WHAT THE EXERCISE ASKS
After locating the line that holds "Image attached. Trace", output it and all following lines word for word, stopping only at the end of the data.
-------- DATASET RECORDS --------
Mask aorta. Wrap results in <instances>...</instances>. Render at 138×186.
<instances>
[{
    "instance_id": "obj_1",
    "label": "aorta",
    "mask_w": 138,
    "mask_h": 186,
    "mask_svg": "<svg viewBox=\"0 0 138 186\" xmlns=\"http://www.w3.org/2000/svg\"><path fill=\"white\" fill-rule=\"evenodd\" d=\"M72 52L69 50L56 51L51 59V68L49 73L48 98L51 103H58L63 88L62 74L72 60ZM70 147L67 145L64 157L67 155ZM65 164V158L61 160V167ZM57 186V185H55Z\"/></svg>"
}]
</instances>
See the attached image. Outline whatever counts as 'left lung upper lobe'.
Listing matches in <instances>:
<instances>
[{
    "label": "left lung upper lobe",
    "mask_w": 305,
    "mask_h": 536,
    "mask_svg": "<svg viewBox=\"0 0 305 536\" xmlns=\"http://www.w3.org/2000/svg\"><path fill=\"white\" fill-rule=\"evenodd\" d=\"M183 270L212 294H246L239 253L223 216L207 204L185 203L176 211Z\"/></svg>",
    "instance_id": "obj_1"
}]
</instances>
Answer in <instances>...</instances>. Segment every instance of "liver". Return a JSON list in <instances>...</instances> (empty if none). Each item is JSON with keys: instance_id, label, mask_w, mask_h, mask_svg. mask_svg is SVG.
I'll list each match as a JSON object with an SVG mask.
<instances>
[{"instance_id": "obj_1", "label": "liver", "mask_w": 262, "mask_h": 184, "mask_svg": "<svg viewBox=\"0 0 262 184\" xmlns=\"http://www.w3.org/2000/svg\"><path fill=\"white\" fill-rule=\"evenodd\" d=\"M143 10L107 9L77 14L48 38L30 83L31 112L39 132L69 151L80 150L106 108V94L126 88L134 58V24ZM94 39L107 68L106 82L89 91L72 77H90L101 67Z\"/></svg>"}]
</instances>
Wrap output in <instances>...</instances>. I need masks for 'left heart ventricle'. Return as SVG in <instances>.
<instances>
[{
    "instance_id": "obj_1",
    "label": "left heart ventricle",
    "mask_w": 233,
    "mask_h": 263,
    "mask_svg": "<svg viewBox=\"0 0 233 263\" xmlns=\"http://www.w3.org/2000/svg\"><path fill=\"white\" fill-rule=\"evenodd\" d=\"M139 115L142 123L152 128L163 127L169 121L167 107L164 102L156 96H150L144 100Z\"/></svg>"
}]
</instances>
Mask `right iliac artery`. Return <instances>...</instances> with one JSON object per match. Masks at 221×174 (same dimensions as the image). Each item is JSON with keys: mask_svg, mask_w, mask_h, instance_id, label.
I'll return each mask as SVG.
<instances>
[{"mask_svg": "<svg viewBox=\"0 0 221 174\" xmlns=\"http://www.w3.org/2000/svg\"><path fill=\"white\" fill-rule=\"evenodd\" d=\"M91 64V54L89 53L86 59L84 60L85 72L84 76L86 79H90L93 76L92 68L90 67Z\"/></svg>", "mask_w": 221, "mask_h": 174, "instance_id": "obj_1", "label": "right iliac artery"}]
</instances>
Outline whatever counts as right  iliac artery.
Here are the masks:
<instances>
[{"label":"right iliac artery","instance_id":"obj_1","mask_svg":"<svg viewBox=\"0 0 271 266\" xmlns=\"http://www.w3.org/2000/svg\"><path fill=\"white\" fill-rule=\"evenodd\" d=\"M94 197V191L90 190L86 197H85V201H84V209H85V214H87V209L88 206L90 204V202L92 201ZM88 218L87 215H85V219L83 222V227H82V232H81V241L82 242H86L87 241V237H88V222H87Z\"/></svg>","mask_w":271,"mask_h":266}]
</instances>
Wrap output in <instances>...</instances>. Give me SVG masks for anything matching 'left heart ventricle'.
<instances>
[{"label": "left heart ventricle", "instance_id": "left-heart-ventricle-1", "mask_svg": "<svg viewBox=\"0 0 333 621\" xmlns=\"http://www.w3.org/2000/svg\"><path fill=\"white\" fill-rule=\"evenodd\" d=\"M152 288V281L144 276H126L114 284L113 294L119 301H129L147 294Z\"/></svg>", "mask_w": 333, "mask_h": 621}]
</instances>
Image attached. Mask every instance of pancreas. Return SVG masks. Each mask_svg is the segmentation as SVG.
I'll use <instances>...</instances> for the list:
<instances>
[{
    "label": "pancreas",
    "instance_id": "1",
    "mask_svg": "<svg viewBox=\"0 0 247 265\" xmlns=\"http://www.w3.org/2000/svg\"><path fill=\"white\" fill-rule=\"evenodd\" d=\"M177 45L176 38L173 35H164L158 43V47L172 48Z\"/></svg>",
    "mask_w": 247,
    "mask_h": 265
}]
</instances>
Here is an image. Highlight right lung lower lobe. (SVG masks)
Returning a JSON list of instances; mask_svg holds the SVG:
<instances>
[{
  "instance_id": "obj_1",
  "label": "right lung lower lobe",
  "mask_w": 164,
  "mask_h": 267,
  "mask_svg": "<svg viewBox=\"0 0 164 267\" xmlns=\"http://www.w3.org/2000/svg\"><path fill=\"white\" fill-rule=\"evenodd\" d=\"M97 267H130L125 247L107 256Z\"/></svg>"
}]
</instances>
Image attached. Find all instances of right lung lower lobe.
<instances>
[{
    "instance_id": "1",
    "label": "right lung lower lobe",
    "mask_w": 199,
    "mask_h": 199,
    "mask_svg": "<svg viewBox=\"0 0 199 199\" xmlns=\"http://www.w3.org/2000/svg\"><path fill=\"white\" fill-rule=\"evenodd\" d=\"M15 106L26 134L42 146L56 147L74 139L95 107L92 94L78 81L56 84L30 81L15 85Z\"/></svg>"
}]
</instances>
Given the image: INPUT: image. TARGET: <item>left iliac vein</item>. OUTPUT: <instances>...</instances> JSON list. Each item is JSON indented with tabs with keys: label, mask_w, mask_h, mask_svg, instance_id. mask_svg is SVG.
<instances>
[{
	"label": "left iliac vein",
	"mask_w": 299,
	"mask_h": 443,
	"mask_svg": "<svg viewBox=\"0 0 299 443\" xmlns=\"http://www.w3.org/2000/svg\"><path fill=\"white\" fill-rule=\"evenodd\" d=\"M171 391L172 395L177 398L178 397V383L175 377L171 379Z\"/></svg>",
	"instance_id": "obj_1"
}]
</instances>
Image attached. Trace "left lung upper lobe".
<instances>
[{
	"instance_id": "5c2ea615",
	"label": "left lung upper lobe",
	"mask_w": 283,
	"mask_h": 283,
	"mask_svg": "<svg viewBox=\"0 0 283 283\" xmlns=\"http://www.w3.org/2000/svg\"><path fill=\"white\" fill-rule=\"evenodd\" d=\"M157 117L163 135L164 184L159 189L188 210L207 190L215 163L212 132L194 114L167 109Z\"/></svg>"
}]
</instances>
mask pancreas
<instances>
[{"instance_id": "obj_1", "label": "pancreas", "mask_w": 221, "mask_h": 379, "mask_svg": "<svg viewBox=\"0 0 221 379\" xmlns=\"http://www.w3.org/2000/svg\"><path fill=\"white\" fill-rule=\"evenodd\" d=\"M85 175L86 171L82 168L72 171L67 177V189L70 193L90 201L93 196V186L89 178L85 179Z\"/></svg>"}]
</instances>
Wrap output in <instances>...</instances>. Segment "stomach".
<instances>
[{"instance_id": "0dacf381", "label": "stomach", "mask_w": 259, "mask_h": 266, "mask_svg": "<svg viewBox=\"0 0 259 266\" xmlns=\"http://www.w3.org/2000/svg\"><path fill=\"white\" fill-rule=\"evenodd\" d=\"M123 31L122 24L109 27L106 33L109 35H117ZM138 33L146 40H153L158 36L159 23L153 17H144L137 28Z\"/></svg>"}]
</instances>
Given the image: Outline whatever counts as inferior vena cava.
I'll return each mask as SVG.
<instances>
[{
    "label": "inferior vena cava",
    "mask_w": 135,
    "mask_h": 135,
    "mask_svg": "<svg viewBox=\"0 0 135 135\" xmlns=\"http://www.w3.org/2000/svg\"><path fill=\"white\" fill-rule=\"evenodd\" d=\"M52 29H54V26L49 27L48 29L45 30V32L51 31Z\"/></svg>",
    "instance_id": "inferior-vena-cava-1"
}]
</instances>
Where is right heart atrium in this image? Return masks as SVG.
--------
RESPONSE
Image attached. Trace "left lung upper lobe".
<instances>
[{
	"instance_id": "5c2ea615",
	"label": "left lung upper lobe",
	"mask_w": 283,
	"mask_h": 283,
	"mask_svg": "<svg viewBox=\"0 0 283 283\" xmlns=\"http://www.w3.org/2000/svg\"><path fill=\"white\" fill-rule=\"evenodd\" d=\"M157 117L163 135L164 184L159 189L188 210L207 190L215 163L212 132L194 114L167 109Z\"/></svg>"
}]
</instances>
mask pancreas
<instances>
[{"instance_id": "obj_1", "label": "pancreas", "mask_w": 221, "mask_h": 379, "mask_svg": "<svg viewBox=\"0 0 221 379\" xmlns=\"http://www.w3.org/2000/svg\"><path fill=\"white\" fill-rule=\"evenodd\" d=\"M85 175L86 171L82 168L72 171L67 177V189L70 193L90 201L93 196V186L89 178L85 179Z\"/></svg>"}]
</instances>
Wrap output in <instances>...</instances>. Segment "stomach".
<instances>
[{"instance_id": "0dacf381", "label": "stomach", "mask_w": 259, "mask_h": 266, "mask_svg": "<svg viewBox=\"0 0 259 266\" xmlns=\"http://www.w3.org/2000/svg\"><path fill=\"white\" fill-rule=\"evenodd\" d=\"M123 31L122 24L109 27L106 33L109 35H117ZM138 33L146 40H153L158 36L159 23L153 17H144L137 28Z\"/></svg>"}]
</instances>
Given the image: Outline whatever counts as inferior vena cava.
I'll return each mask as SVG.
<instances>
[{
    "label": "inferior vena cava",
    "mask_w": 135,
    "mask_h": 135,
    "mask_svg": "<svg viewBox=\"0 0 135 135\" xmlns=\"http://www.w3.org/2000/svg\"><path fill=\"white\" fill-rule=\"evenodd\" d=\"M52 29H54V26L49 27L48 29L45 30V32L51 31Z\"/></svg>",
    "instance_id": "inferior-vena-cava-1"
}]
</instances>
Where is right heart atrium in this image? Return masks as SVG.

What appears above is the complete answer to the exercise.